Southwest Airlines Operations Back To Normal In Columbus

A Southwest Airlines Boeing 737–700 before landing at San Jose International Airport.
Dylan Ashe
/
Creative Commons
A Southwest Airlines Boeing 737–700 before landing at San Jose International Airport.

Updated October 12, 2021, 7:56 am. 

Southwest Airlines' operations are getting back to normal at John Glenn International Airport on Tuesday morning after days of disruption. As of Tuesday morning, just one of Southwest's 33 flights into and out of Columbus was canceled.

Over the weekend, Southwest Airlines canceled and delayed thousands of flights, which continued Monday. This has caused problems for those traveling in and out of Columbus.
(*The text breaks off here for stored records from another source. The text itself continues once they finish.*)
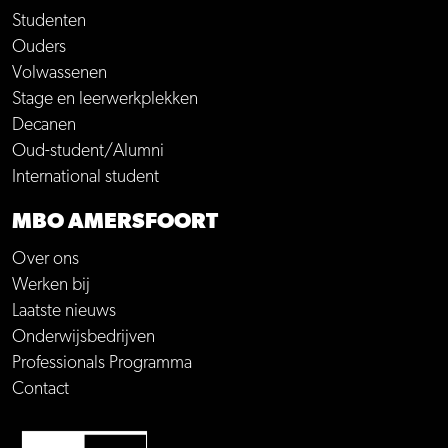
Studenten
Ouders
Volwassenen
Stage en leerwerkplekken
Decanen
Oud-student/Alumni
International student
MBO AMERSFOORT
Over ons
Werken bij
Laatste nieuws
Onderwijsbedrijven
Professionals Programma
Contact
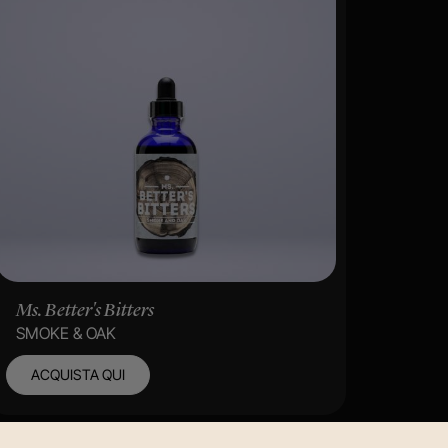
Ms. Better's Bitters
SMOKE & OAK
ACQUISTA QUI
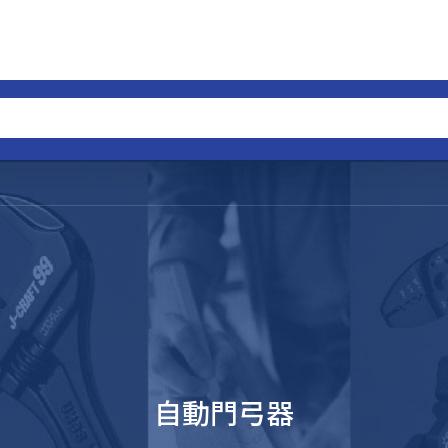
自動門弓器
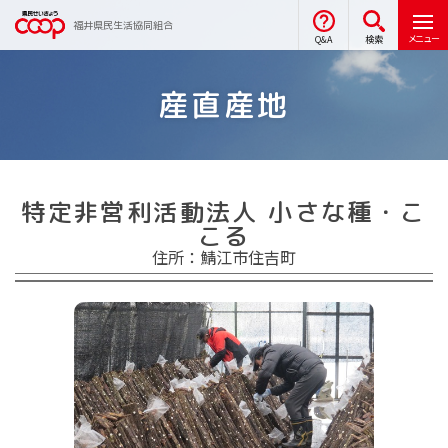
福井県民生活協同組合
メニュー
Q&A
検索
産直産地
特定非営利活動法人 小さな種・こ
こる
住所：鯖江市住吉町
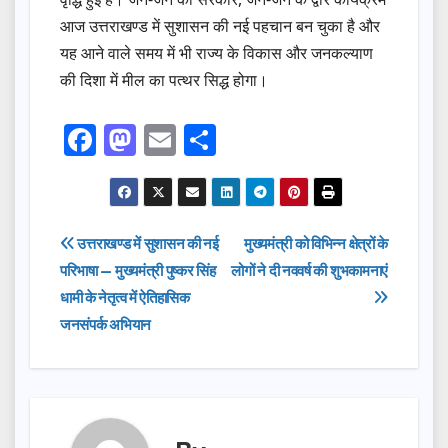
आज उत्तराखण्ड में सुशासन की नई पहचान बन चुका है और
यह आने वाले समय में भी राज्य के विकास और जनकल्याण
की दिशा में मील का पत्थर सिद्ध होगा।
F
M
E
S
a
a
m
h
c
st
ail
ar
e
o
e
Post
उत्तराखण्ड में सुशासन की नई
मुख्यमंत्री को विभिन्न क्षेत्रों के
b
d
परिभाषा — मुख्यमंत्री पुष्कर सिंह
लोगों ने दी नववर्ष की शुभकामनाएं
navigation
o
o
धामी के नेतृत्व में ऐतिहासिक
o
n
जनसंपर्क अभियान
k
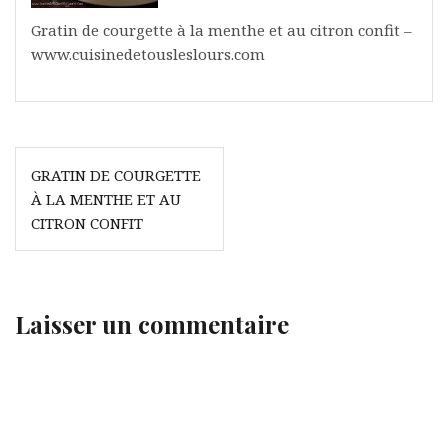
Gratin de courgette à la menthe et au citron confit –
www.cuisinedetousleslours.com
Navigation
GRATIN DE COURGETTE
de
À LA MENTHE ET AU
l’article
CITRON CONFIT
Laisser un commentaire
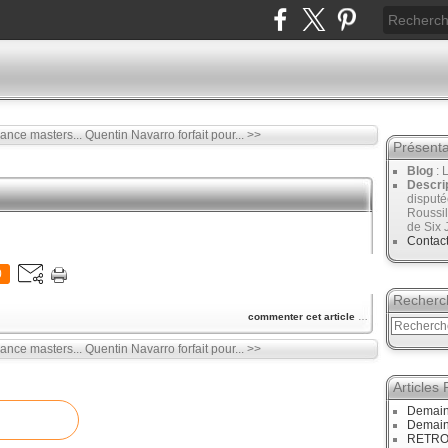
nce masters...
Quentin Navarro forfait pour... >>
Présenta
Blog
: 
Descri
disput
Roussil
de Six 
Contac
0
Recherc
commenter cet article
…
nce masters...
Quentin Navarro forfait pour... >>
Articles
Demain
Demain
RETRO :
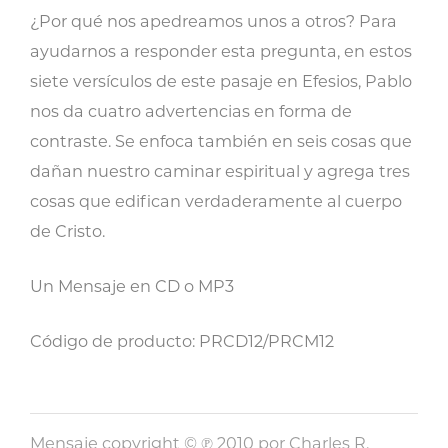
¿Por qué nos apedreamos unos a otros? Para
ayudarnos a responder esta pregunta, en estos
siete versículos de este pasaje en Efesios, Pablo
nos da cuatro advertencias en forma de
contraste. Se enfoca también en seis cosas que
dañan nuestro caminar espiritual y agrega tres
cosas que edifican verdaderamente al cuerpo
de Cristo.
Un Mensaje en CD o MP3
Código de producto: PRCD12/PRCM12
Mensaje copyright © ℗ 2010 por Charles R.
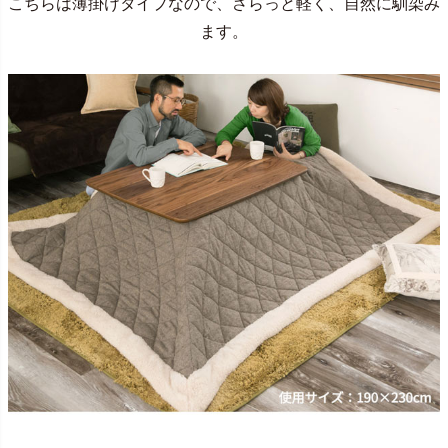
こちらは薄掛けタイプなので、さらっと軽く、自然に馴染み
ます。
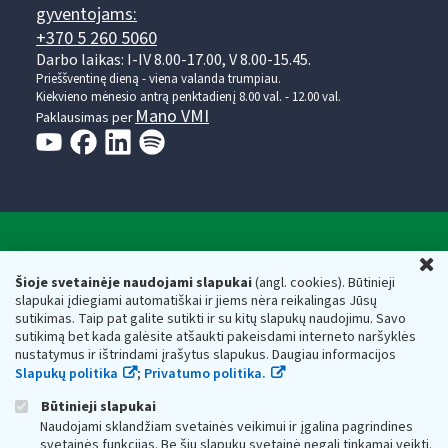
gyventojams:
+370 5 260 5060
Darbo laikas: I-IV 8.00-17.00, V 8.00-15.45.
Prieššventinę dieną - viena valanda trumpiau.
Kiekvieno mėnesio antrą penktadienį 8.00 val. - 12.00 val.
Mano VMI
Paklausimas per
Valstybinė mokesčių inspekcija prie Lietuvos
U
Respublikos finansų ministerijos
Šioje svetainėje naudojami slapukai
(angl. cookies). Būtinieji
slapukai įdiegiami automatiškai ir jiems nėra reikalingas Jūsų
Biudžetinė įstaiga. Juridinio asmens kodas — 188659752,
sutikimas. Taip pat galite sutikti ir su kitų slapukų naudojimu. Savo
adresas: Vasario 16-osios g. 14, 01107 Vilnius, Lietuva, el.paštas:
sutikimą bet kada galėsite atšaukti pakeisdami interneto naršyklės
vmi@vmi.lt
, E. pristatymo dėžutės adresas 188659752
nustatymus ir ištrindami įrašytus slapukus. Daugiau informacijos
Duomenys apie Valstybinę mokesčių inspekciją prie Lietuvos
Slapukų politika
;
Privatumo politika.
Respublikos finansų ministerijos kaupiami ir saugomi Juridinių
asmenų registre
Būtinieji slapukai
Naudojami sklandžiam svetainės veikimui ir įgalina pagrindines
svetainės funkcijas. Be šių slapukų svetainė negali tinkamai veikti.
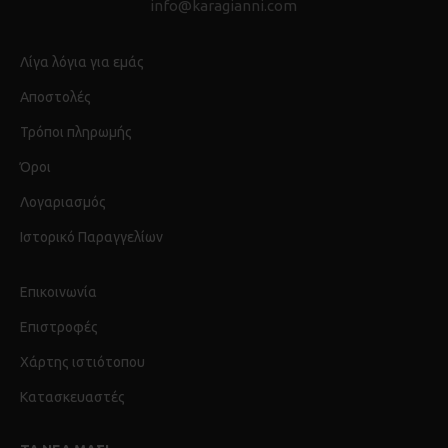
info@karagianni.com
Λίγα λόγια για εμάς
Αποστολές
Τρόποι πληρωμής
Όροι
Λογαριασμός
Ιστορικό Παραγγελίων
Επικοινωνία
Επιστροφές
Χάρτης ιστιότοπου
Κατασκευαστές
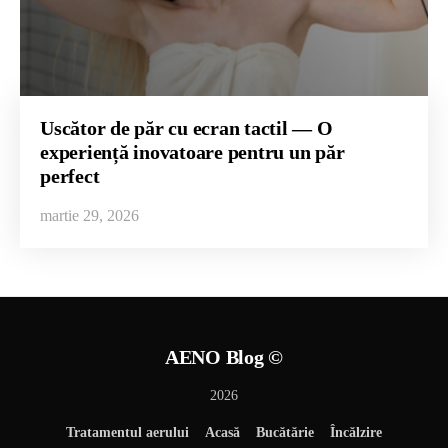
Uscător de păr cu ecran tactil — O
experiență inovatoare pentru un păr
perfect
martie 29, 2026
AENO Blog ©
2026
Tratamentul aerului
Acasă
Bucătărie
Încălzire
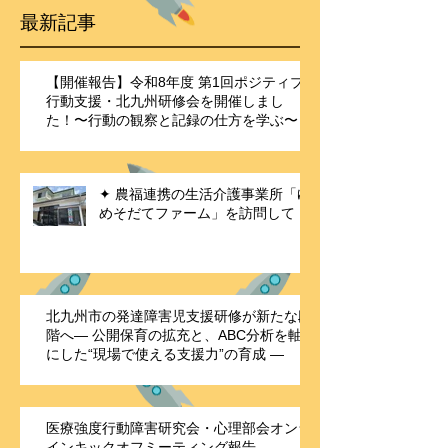
最新記事
【開催報告】令和8年度 第1回ポジティブ
行動支援・北九州研修会を開催しまし
た！〜行動の観察と記録の仕方を学ぶ〜
✦ 農福連携の生活介護事業所「ゆ
めそだてファーム」を訪問して
北九州市の発達障害児支援研修が新たな段
階へ― 公開保育の拡充と、ABC分析を軸
にした“現場で使える支援力”の育成 ―
医療強度行動障害研究会・心理部会オンラ
インキックオフミーティング報告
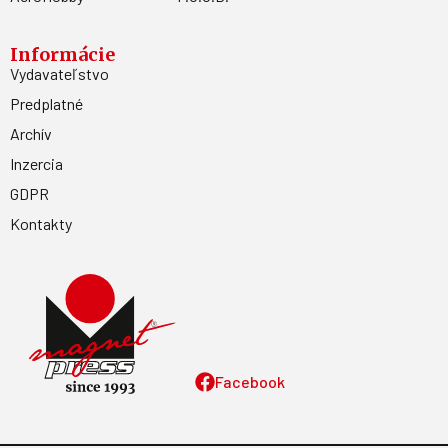
Informácie
Vydavateľstvo
Predplatné
Archív
Inzercia
GDPR
Kontakty
Facebook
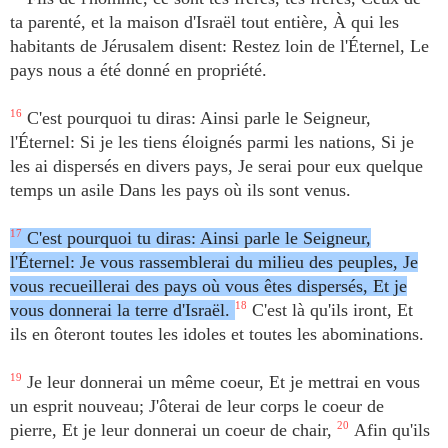
ta parenté, et la maison d'Israël tout entière, À qui les
habitants de Jérusalem disent: Restez loin de l'Éternel, Le
pays nous a été donné en propriété.
16
C'est pourquoi tu diras: Ainsi parle le Seigneur,
l'Éternel: Si je les tiens éloignés parmi les nations, Si je
les ai dispersés en divers pays, Je serai pour eux quelque
temps un asile Dans les pays où ils sont venus.
17
C'est pourquoi tu diras: Ainsi parle le Seigneur,
l'Éternel: Je vous rassemblerai du milieu des peuples, Je
vous recueillerai des pays où vous êtes dispersés, Et je
vous donnerai la terre d'Israël.
18
C'est là qu'ils iront, Et
ils en ôteront toutes les idoles et toutes les abominations.
19
Je leur donnerai un même coeur, Et je mettrai en vous
un esprit nouveau; J'ôterai de leur corps le coeur de
pierre, Et je leur donnerai un coeur de chair,
20
Afin qu'ils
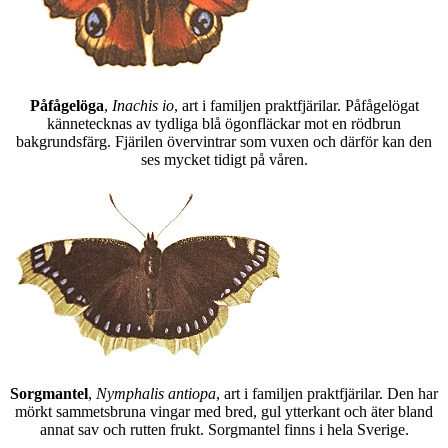
Påfågelöga
,
Inachis io
, art i familjen praktfjärilar. Påfågelögat
kännetecknas av tydliga blå ögonfläckar mot en rödbrun
bakgrundsfärg. Fjärilen övervintrar som vuxen och därför kan den
ses mycket tidigt på våren.
Sorgmantel
,
Nymphalis antiopa
, art i familjen praktfjärilar. Den har
mörkt sammetsbruna vingar med bred, gul ytterkant och äter bland
annat sav och rutten frukt. Sorgmantel finns i hela Sverige.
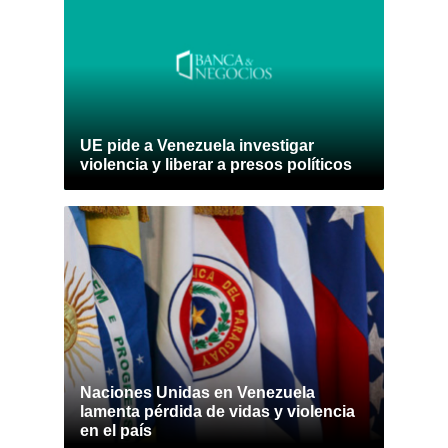
UE pide a Venezuela investigar
violencia y liberar a presos políticos
Naciones Unidas en Venezuela
lamenta pérdida de vidas y violencia
en el país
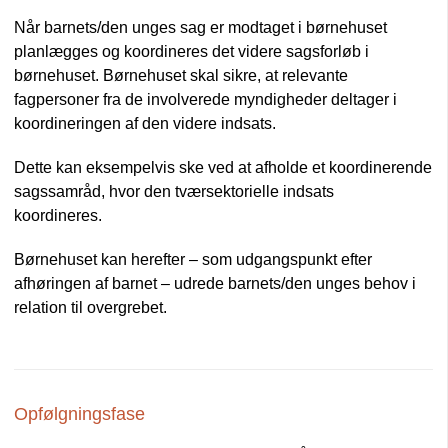
Når barnets/den unges sag er modtaget i børnehuset
planlægges og koordineres det videre sagsforløb i
børnehuset. Børnehuset skal sikre, at relevante
fagpersoner fra de involverede myndigheder deltager i
koordineringen af den videre indsats.
Dette kan eksempelvis ske ved at afholde et koordinerende
sagssamråd, hvor den tværsektorielle indsats
koordineres.
Børnehuset kan herefter – som udgangspunkt efter
afhøringen af barnet – udrede barnets/den unges behov i
relation til overgrebet.
Opfølgningsfase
At John Glenn International Airport, at least five flights in and out of the airport have been canceled as of Monday afternoon with at least a dozen delayed. The airline stated over the weekend the delays and cancellations were due to air traffic control and inclement weather.

Customers like Indianapolis resident Mike Concannon are skeptical. Concannon and his wife's flight from Columbus to Fort Meyers, Florida had been delayed two hours. He said it's throwing a wrench in what is his first vacation in 15 years.

"I'm really mad that Southwest just won't tell the truth. That's the email I just sent them," Concannon said. "It's not a weather issue, it's not a traffic control issue, it's a Southwest issue."

Concannon said he and his wife had been at the airport since 8 a.m. for their afternoon flight, and that the delay has put a bad taste in his mouth when it comes to buying Southwest tickets.

"I will seriously consider all other carriers before I have to consider them again," Concannon said.

Various tweets on social media claim the delays and cancellations were due to pilots protesting President Joe Biden's recent vaccine mandate, including Republican Senator Ted Cruz from Texas.

"Joe Biden’s illegal vaccine mandate at work!" Cruz tweeted. "Suddenly, we’re short on pilots & air traffic controllers."

However, the Southwest Airline Pilot Association stated in multiple statements over the weekend that those claims are false. They partially attributed the flight issues to Southwest Airlines management's "poor planning."

"Our operation and our frontline employees have endured continuous and unending disruptions since the first time our airline made headlines in early June due to widespread IT failures," the union stated.

"Our pilots are tired and frustrated because our operation is running on empty due to a lack of support from the company."